Rohin Shah 1 Mar 2022 8:40 UTC
LW: 4 AF: 4
AF
So my objection to debate (which again I think is similar to Eliezer’s) would be: (1) if the debaters are “trying to win the debate” in a way that involves RL-on-thoughts / consequentialist planning / etc., then in all likelihood they would think up the strategy of breaking out of the box and hacking into the judge / opposing debater / etc. (2) if not, I don’t think the AIs would be sufficiently capable that they could do anything pivotal.
In that particular non-failure story, I’m definitely imagining that they aren’t “trying to win the debate” (where “trying” is a very strong word that implies taking over the world to win the debate).
I didn’t really get into this with Eliezer but like Richard I’m pretty unclear on why “not trying to win the debate” (with the strong sense of trying) implies “insufficiently capable to be pivotal”. I don’t think humans are “trying” in the strong sense, but we sure seem very capable; it doesn’t seem crazy to imagine that this continues.
If I’m reading Rohin correctly, he was gearing up to argue that the claim
I wasn’t really gearing up to argue anything. For most of this conversation I was in the mode of “what is the argument that convinces Eliezer of near-certain doom (rather than just suggesting it is plausible), because I don’t see it”.
- Steven Byrnes 1 Mar 2022 14:40 UTC
  LW: 4 AF: 4
  AF Parent
  The RL-on-thoughts discussion was meant as an argument that a sufficiently capable AI needs to be “trying” to do something. If we agree on that part, then you can still say my previous comment was a false dichotomy, because the AI could be “trying” to (for example) “win the debate while following the spirit of the debate rules”.
  And yes I agree, that was bad of me to have listed those two things as if they’re the only two options.
  I guess what I was thinking was: If we take the most straightforward debate setup, and if it gets an AI that is “trying” to do something, then that “something” is most likely to be vaguely like “win the debate” or something else with similarly-destructive consequences.
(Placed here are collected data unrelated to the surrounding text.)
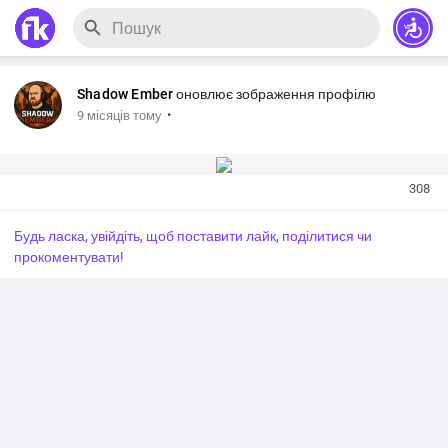
Shadow Ember
оновлює зображення профілю
·
9 місяців тому
308
Будь ласка, увійдіть, щоб поставити лайк, поділитися чи
прокоментувати!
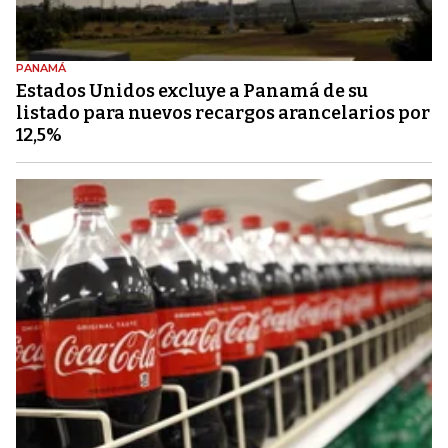
PANAMÁ
Estados Unidos excluye a Panamá de su
listado para nuevos recargos arancelarios por
12,5%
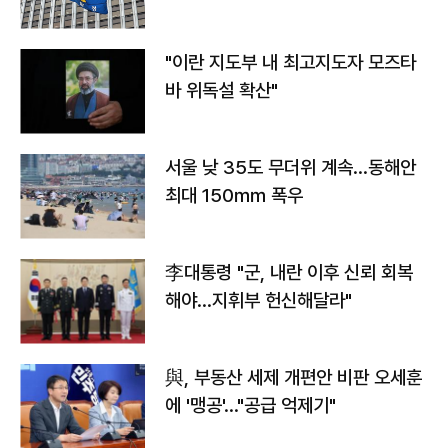
"이란 지도부 내 최고지도자 모즈타
바 위독설 확산"
서울 낮 35도 무더위 계속…동해안
최대 150㎜ 폭우
李대통령 "군, 내란 이후 신뢰 회복
해야…지휘부 헌신해달라"
與, 부동산 세제 개편안 비판 오세훈
에 '맹공'…"공급 억제기"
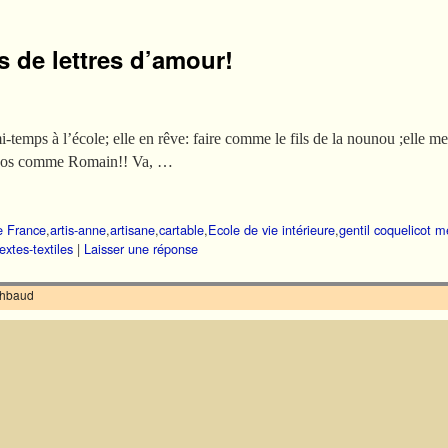
s de lettres d’amour!
mi-temps à l’école; elle en rêve: faire comme le fils de la nounou ;elle 
le dos comme Romain!! Va, …
e France
,
artis-anne
,
artisane
,
cartable
,
Ecole de vie intérieure
,
gentil coquelicot
textes-textiles
|
Laisser une réponse
ilhbaud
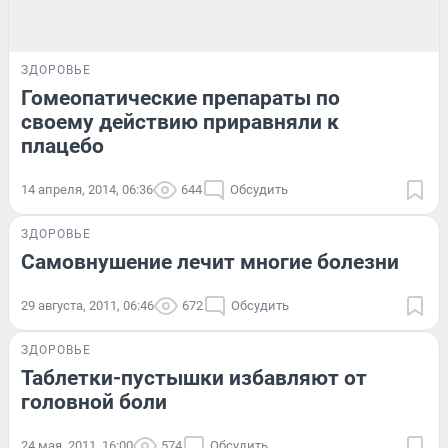
ЗДОРОВЬЕ
Гомеопатические препараты по
своему действию приравняли к
плацебо
14 апреля, 2014, 06:36
644
Обсудить
ЗДОРОВЬЕ
Самовнушение лечит многие болезни
29 августа, 2011, 06:46
672
Обсудить
ЗДОРОВЬЕ
Таблетки-пустышки избавляют от
головной боли
24 мая, 2011, 16:00
574
Обсудить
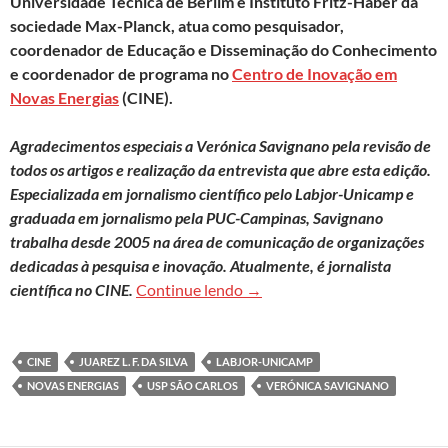
Universidade Técnica de Berlim e Instituto Fritz-Haber da
sociedade Max-Planck, atua como pesquisador,
coordenador de Educação e Disseminação do Conhecimento
e coordenador de programa no
Centro de Inovação em
Novas Energias
(CINE).
Agradecimentos especiais a Verónica Savignano pela revisão de
todos os artigos e realização da entrevista que abre esta edição.
Especializada em jornalismo científico pelo Labjor-Unicamp e
graduada em jornalismo pela PUC-Campinas, Savignano
trabalha desde 2005 na área de comunicação de organizações
dedicadas à pesquisa e inovação. Atualmente, é jornalista
Clique aqui para acessar tod
científica no CINE.
Continue lendo
→
CINE
JUAREZ L. F. DA SILVA
LABJOR-UNICAMP
NOVAS ENERGIAS
USP SÃO CARLOS
VERÓNICA SAVIGNANO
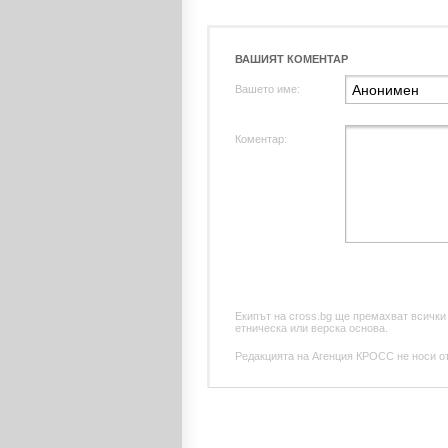
ВАШИЯТ КОМЕНТАР
Вашето име:
Коментар:
Екипът на cross.bg ще премахват всички
етническа или верска основа.
Редакцията на Агенция КРОСС не носи отг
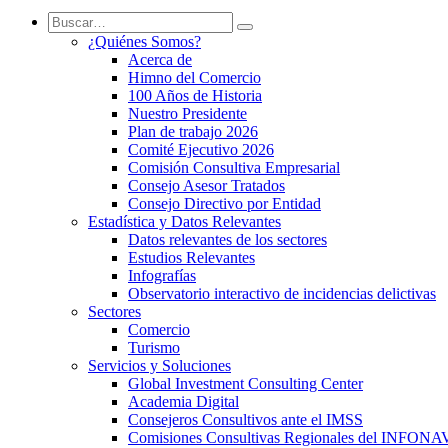
¿Quiénes Somos?
Acerca de
Himno del Comercio
100 Años de Historia
Nuestro Presidente
Plan de trabajo 2026
Comité Ejecutivo 2026
Comisión Consultiva Empresarial
Consejo Asesor Tratados
Consejo Directivo por Entidad
Estadística y Datos Relevantes
Datos relevantes de los sectores
Estudios Relevantes
Infografías
Observatorio interactivo de incidencias delictivas
Sectores
Comercio
Turismo
Servicios y Soluciones
Global Investment Consulting Center
Academia Digital
Consejeros Consultivos ante el IMSS
Comisiones Consultivas Regionales del INFONA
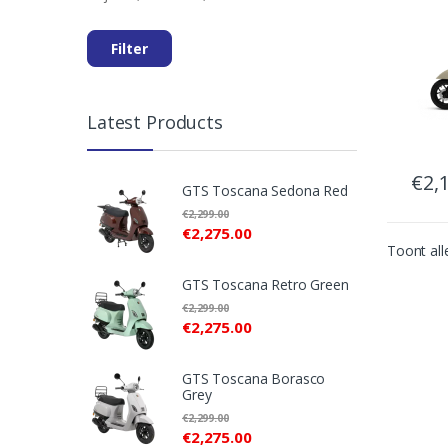
prijs
prijs
Filter
Latest Products
€
2,
GTS Toscana Sedona Red
€
2,299.00
€
2,275.00
Toont all
GTS Toscana Retro Green
€
2,299.00
€
2,275.00
GTS Toscana Borasco
Grey
€
2,299.00
€
2,275.00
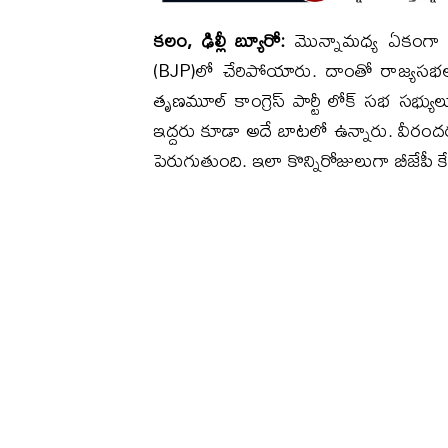
కలం, ఢిల్లీ బ్యూరో:
మొన్నామధ్య ఏకంగా ఆమ
(BJP)లో చేరిపోయారు. దాంతో రాజ్యసభలో
తృణమూల్ కాంగ్రెస్ పార్టీ లోక్ సభ సభ్య
ఇద్దరు కూడా అదే బాటలో ఉన్నారు. వీరంద
పెరుగుతుంది. ఇలా కొన్నిరోజులుగా బీజేపీ క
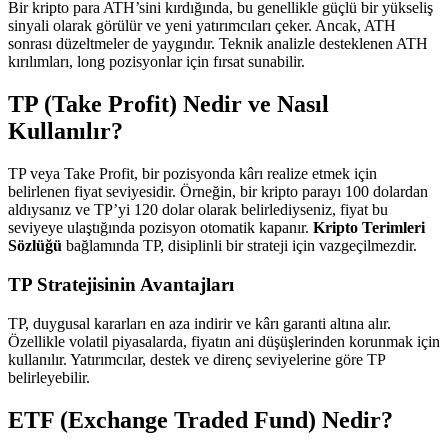
Bir kripto para ATH’sini kırdığında, bu genellikle güçlü bir yükseliş
sinyali olarak görülür ve yeni yatırımcıları çeker. Ancak, ATH
sonrası düzeltmeler de yaygındır. Teknik analizle desteklenen ATH
kırılımları, long pozisyonlar için fırsat sunabilir.
TP (Take Profit) Nedir ve Nasıl
Kullanılır?
TP veya Take Profit, bir pozisyonda kârı realize etmek için
belirlenen fiyat seviyesidir. Örneğin, bir kripto parayı 100 dolardan
aldıysanız ve TP’yi 120 dolar olarak belirlediyseniz, fiyat bu
seviyeye ulaştığında pozisyon otomatik kapanır.
Kripto Terimleri
Sözlüğü
bağlamında TP, disiplinli bir strateji için vazgeçilmezdir.
TP Stratejisinin Avantajları
TP, duygusal kararları en aza indirir ve kârı garanti altına alır.
Özellikle volatil piyasalarda, fiyatın ani düşüşlerinden korunmak için
kullanılır. Yatırımcılar, destek ve direnç seviyelerine göre TP
belirleyebilir.
ETF (Exchange Traded Fund) Nedir?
  A different issue is whether that “most likely” is 99.9% vs 80% or whatever—that part is not immediately obvious to me.
  And yet another question is whether we can push that probability much lower, even towards zero, by not using the most straightforward debate setup, but rather adding things to the setup that are directly targeted at sculpting the AGI’s motivations.
  I am not in fact convinced of near-certain doom there—that would be my Consequentialism & Corrigibility post. (I am convinced that we don’t have a good plan right now.)
  What links here?
  - Steven Byrnes's comment on Shah and Yudkowsky on alignment failures by Rohin Shah (1 Mar 2022 5:00 UTC; 12 points)
  - Rohin Shah 1 Mar 2022 15:36 UTC
    LW: 4 AF: 4
    AF Parent
    I agree that we don’t have a plan that we can be justifiably confident in right now.
    I don’t see why the “destructive consequences” version is most likely to arise, especially since it doesn’t seem to arise for humans. (In terms of Rob’s continuum, humans seem much closer to #2-style trying.)
    - Steven Byrnes 1 Mar 2022 16:24 UTC
      LW: 2 AF: 2
      AF Parent
      Again I don’t have an especially strong opinion about what our prior should be on possible motivation systems for an AGI trained by straightforward debate, and in particular what fraction of those motivation systems are destructive. But I guess I’m sufficiently confident in “>50% chance that it’s destructive” that I’ll argue for that. I’ll assume the AGI uses model-based RL, which would (I claim) put it very roughly in the same category as humans.
      Some aspects of motivation have an obvious relationship / correlation to the reward signal. In the human case, given that we’re a social animal, we can’t be surprised to find that the human brainstem reward function inserts lots of socially-related motivations into us, including things like caring about other humans (which sometimes generalizes to caring about other living creatures) and generally wanting to fit in and follow norms under most circumstances, etc. Whereas other things in the world have no relationship to the innate human brainstem reward function, and predictably, basically no one cares about them, except insofar as they become instrumentally useful for something else we do care about. (There are interesting rare exceptions, like human superstitions.) An example in humans would be the question of whether pebbles on the sidewalk are more often an even number of centimeters apart versus an odd number of centimeters apart.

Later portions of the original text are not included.